It can be difficult to know how to read certain effects, especially variations in typographical inventions—for example, in “My Thoughts on Fire,” Holiday plays with the spacing around colons in a way that I am unsure how to interpret, giving us combinations like “texture:shine and a swimmer: saint and a wielding air   and a dancer:   remembered breeze and an end: in and an end (in), andanending: never.” The language throughout the rest of this book is so rich and inventive (instead of “from morning until night,” Holiday writes, “from can’t see in the morning ‘till can’t see at night”) that Holiday’s repeated “and a” sentence structure here feels flat; even the word “remembered” feels unnecessary given the context of the poem and the book—we are living in a remembered world here.
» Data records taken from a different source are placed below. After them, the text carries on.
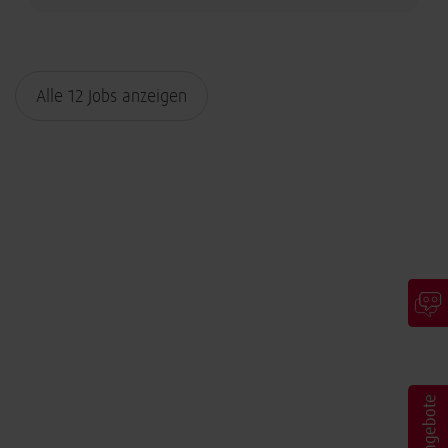
Alle 12 Jobs anzeigen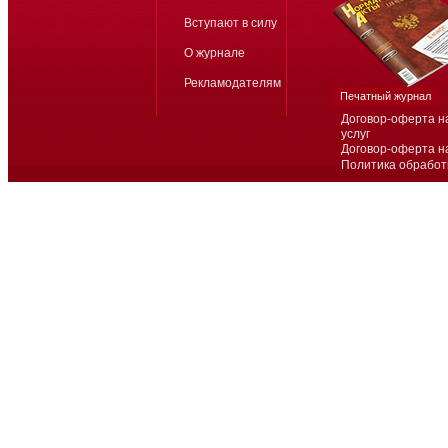
Вступают в силу
О журнале
Рекламодателям
Печатный журнал
Договор-оферта н
услуг
Договор-оферта н
Политика обработ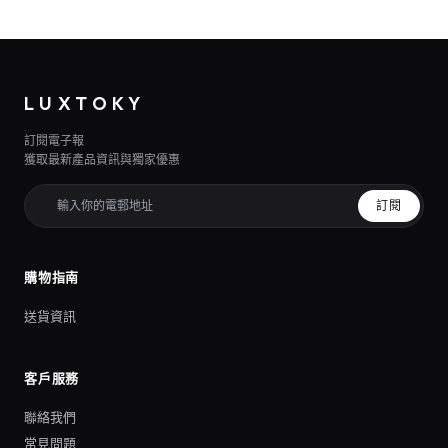
LUXTOKY
訂閱電子報
獲取最新產品資訊與獨家優惠
訂閱
購物指南
送貨資訊
客戶服務
聯絡我們
常見問題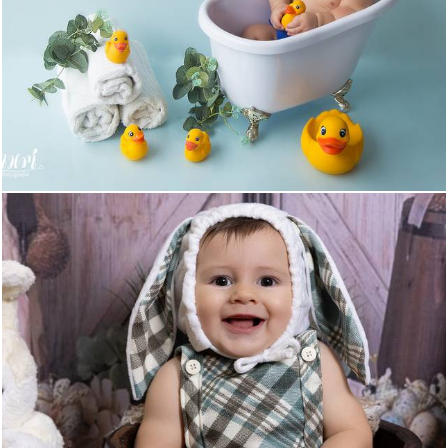
598
12
212
0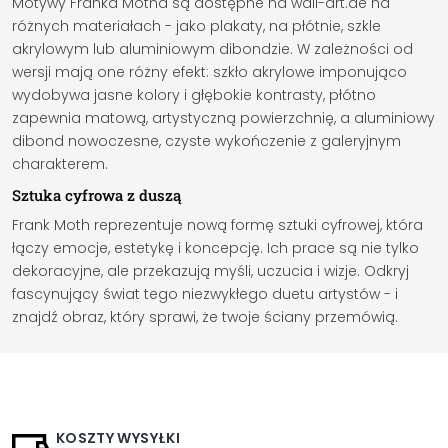
Motywy Franka Motha są dostępne na wall-art.de na
różnych materiałach - jako plakaty, na płótnie, szkle
akrylowym lub aluminiowym dibondzie. W zależności od
wersji mają one różny efekt: szkło akrylowe imponująco
wydobywa jasne kolory i głębokie kontrasty, płótno
zapewnia matową, artystyczną powierzchnię, a aluminiowy
dibond nowoczesne, czyste wykończenie z galeryjnym
charakterem.
Sztuka cyfrowa z duszą
Frank Moth reprezentuje nową formę sztuki cyfrowej, która
łączy emocje, estetykę i koncepcję. Ich prace są nie tylko
dekoracyjne, ale przekazują myśli, uczucia i wizje. Odkryj
fascynujący świat tego niezwykłego duetu artystów - i
znajdź obraz, który sprawi, że twoje ściany przemówią.
KOSZTY WYSYŁKI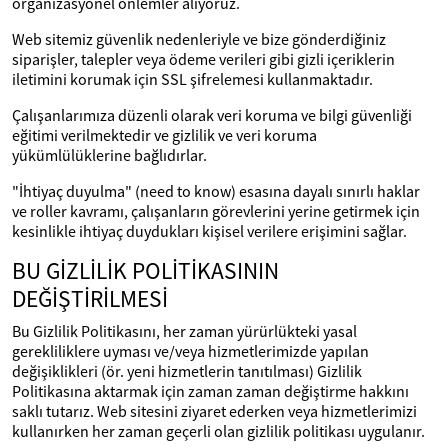
organizasyonel önlemler alıyoruz.
Web sitemiz güvenlik nedenleriyle ve bize gönderdiğiniz
siparişler, talepler veya ödeme verileri gibi gizli içeriklerin
iletimini korumak için SSL şifrelemesi kullanmaktadır.
Çalışanlarımıza düzenli olarak veri koruma ve bilgi güvenliği
eğitimi verilmektedir ve gizlilik ve veri koruma
yükümlülüklerine bağlıdırlar.
"İhtiyaç duyulma" (need to know) esasına dayalı sınırlı haklar
ve roller kavramı, çalışanların görevlerini yerine getirmek için
kesinlikle ihtiyaç duydukları kişisel verilere erişimini sağlar.
BU GİZLİLİK POLİTİKASININ
DEĞİŞTİRİLMESİ
Bu Gizlilik Politikasını, her zaman yürürlükteki yasal
gerekliliklere uyması ve/veya hizmetlerimizde yapılan
değişiklikleri (ör. yeni hizmetlerin tanıtılması) Gizlilik
Politikasına aktarmak için zaman zaman değiştirme hakkını
saklı tutarız. Web sitesini ziyaret ederken veya hizmetlerimizi
kullanırken her zaman geçerli olan gizlilik politikası uygulanır.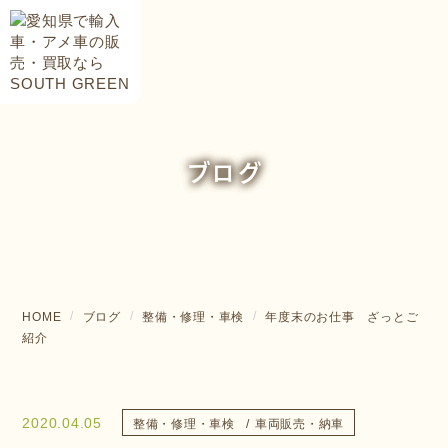
ブログ
HOME
ブログ
整備・修理・車検
年度末のお仕事 ざっとご
紹介
2020.04.05
整備・修理・車検
車両販売・納車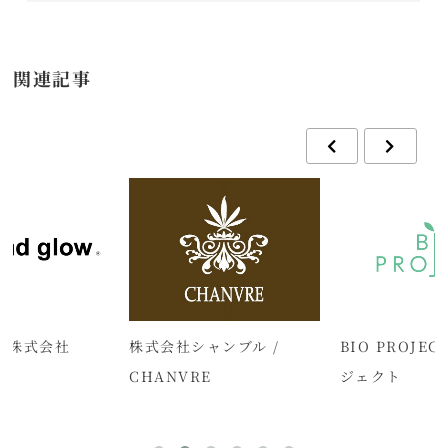
関連記事
low株式会社
株式会社シャンブル /
BIO PROJE
CHANVRE
ジェクト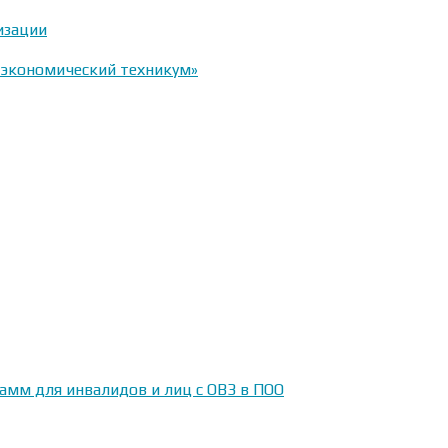
изации
-экономический техникум»
амм для инвалидов и лиц с ОВЗ в ПОО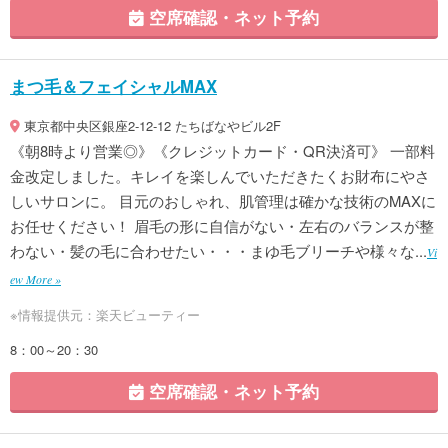
空席確認・ネット予約
まつ毛＆フェイシャルMAX
東京都中央区銀座2-12-12 たちばなやビル2F
《朝8時より営業◎》《クレジットカード・QR決済可》 一部料
金改定しました。キレイを楽しんでいただきたくお財布にやさ
しいサロンに。 目元のおしゃれ、肌管理は確かな技術のMAXに
お任せください！ 眉毛の形に自信がない・左右のバランスが整
わない・髪の毛に合わせたい・・・まゆ毛ブリーチや様々な...
Vi
ew More »
※情報提供元：楽天ビューティー
8：00～20：30
空席確認・ネット予約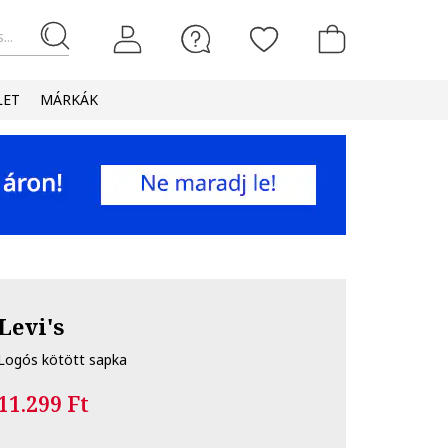
...
LET
MÁRKÁK
Levi's
Logós kötött sapka
11.299 Ft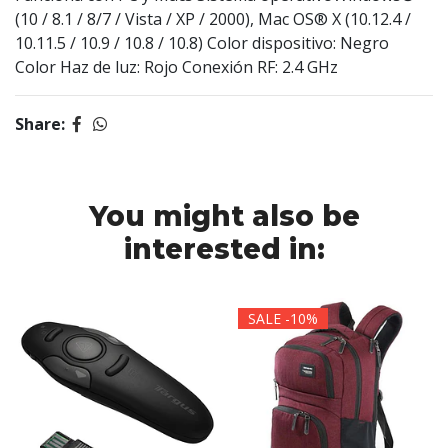
(10 / 8.1 / 8/7 / Vista / XP / 2000), Mac OS® X (10.12.4 /
10.11.5 / 10.9 / 10.8 / 10.8) Color dispositivo: Negro
Color Haz de luz: Rojo Conexión RF: 2.4 GHz
Share:
You might also be
interested in:
SALE -10%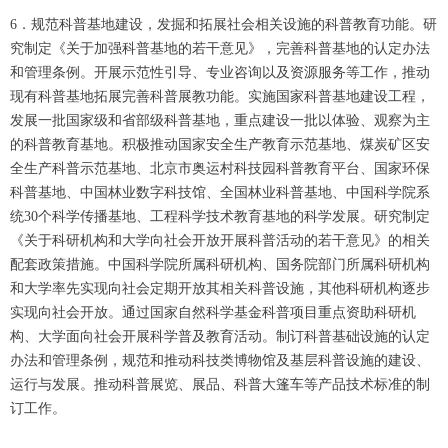
6．规范科普基地建设，发掘和拓展社会相关设施的科普教育功能。研
究制定《关于加强科普基地的若干意见》，完善科普基地的认定办法
和管理条例。开展示范性引导、专业咨询以及资源服务等工作，推动
现有科普基地拓展完善科普展教功能。实施国家科普基地建设工程，
发展一批国家级和省部级科普基地，重点建设一批以体验、观察为主
的科普教育基地。积极推动国家安全生产教育示范基地、煤炭矿区安
全生产科普示范基地、北京市奥运村科技园科普教育平台、国家环保
科普基地、中国林业数字科技馆、全国林业科普基地、中国科学院系
统30个科学传播基地、工程科学技术教育基地的科学发展。研究制定
《关于科研机构和大学向社会开放开展科普活动的若干意见》的相关
配套政策措施。中国科学院所属科研机构、国务院部门所属科研机构
和大学率先实现向社会定期开放其相关科普设施，其他科研机构逐步
实现向社会开放。通过国家自然科学基金科普项目重点资助科研机
构、大学面向社会开展科学普及教育活动。制订科普基础设施的认定
办法和管理条例，规范和推动科技类博物馆及基层科普设施的建设、
运行与发展。推动科普展览、展品、科普大篷车等产品技术标准的制
订工作。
Similarly, “Which Crosses You, Which Covers You,” begins with the phrase “Starting to go-to-law”; then, at the end of the poem, the phrase reappears as “starting to-go-to-law.” I don’t know how or whether to parse the slight variation between these two appearances. In “Two Tiered    Alliance,” Holiday uses typographical invention more successfully to my mind, with erratic spacing perhaps suggesting pauses in breath of different lengths. The poem is about the speaker’s mother’s wedding, the start of an unrecognizable new life for the speaker, and Holiday’s spacing also feels like a memory, or a relationship, nearly slipping away. In some of the poem’s gorgeous final stanzas, Holiday writes, “from the beginning flung into looking        on the freeway, in a wedding dress made of favors  and birth / Hey Runner,   run like you’re never // gonna be her   wearing that black gaze on your step   wait stop”

Of the book’s five sections, the second and third are the least speaker-driven, though in every section, the focal point of these poems is the language they are composed of and the movement of the mind they are composed by, rather than the self making the poem. It’s thrilling how this poet employs the music of language. Typical of these middle sections is “Absolutely,” a poem I didn’t know how to parse, but its rich soundplay allowed me to access it on a different level:

…This one was just glancing at the vinepiece, mise-en-scene, beat machine, the same person jumping land into building—an electronic volume, tight jeans wearing-thinking maybe we’re
the animal,
brand new scape immediately translated into dub from debut into 

Objectively rooted …

I marked the return to a more speaker-driven poem with the beginning of the book’s fourth section, with the wonderful poem “High Concept,” which also has more narrative coherence than most of the other poems here, as it traces and retraces with various lenses and apertures the affect of her father’s death on her family. Elsewhere in the fourth section, in “To My Paloma, My Tough Dove” Holiday repeats and reworks a series of words and sounds—locusts, “the things we know,” Gigolos, corners, whistle—to create an atmosphere of inevitability, stuck-ness, and sex.     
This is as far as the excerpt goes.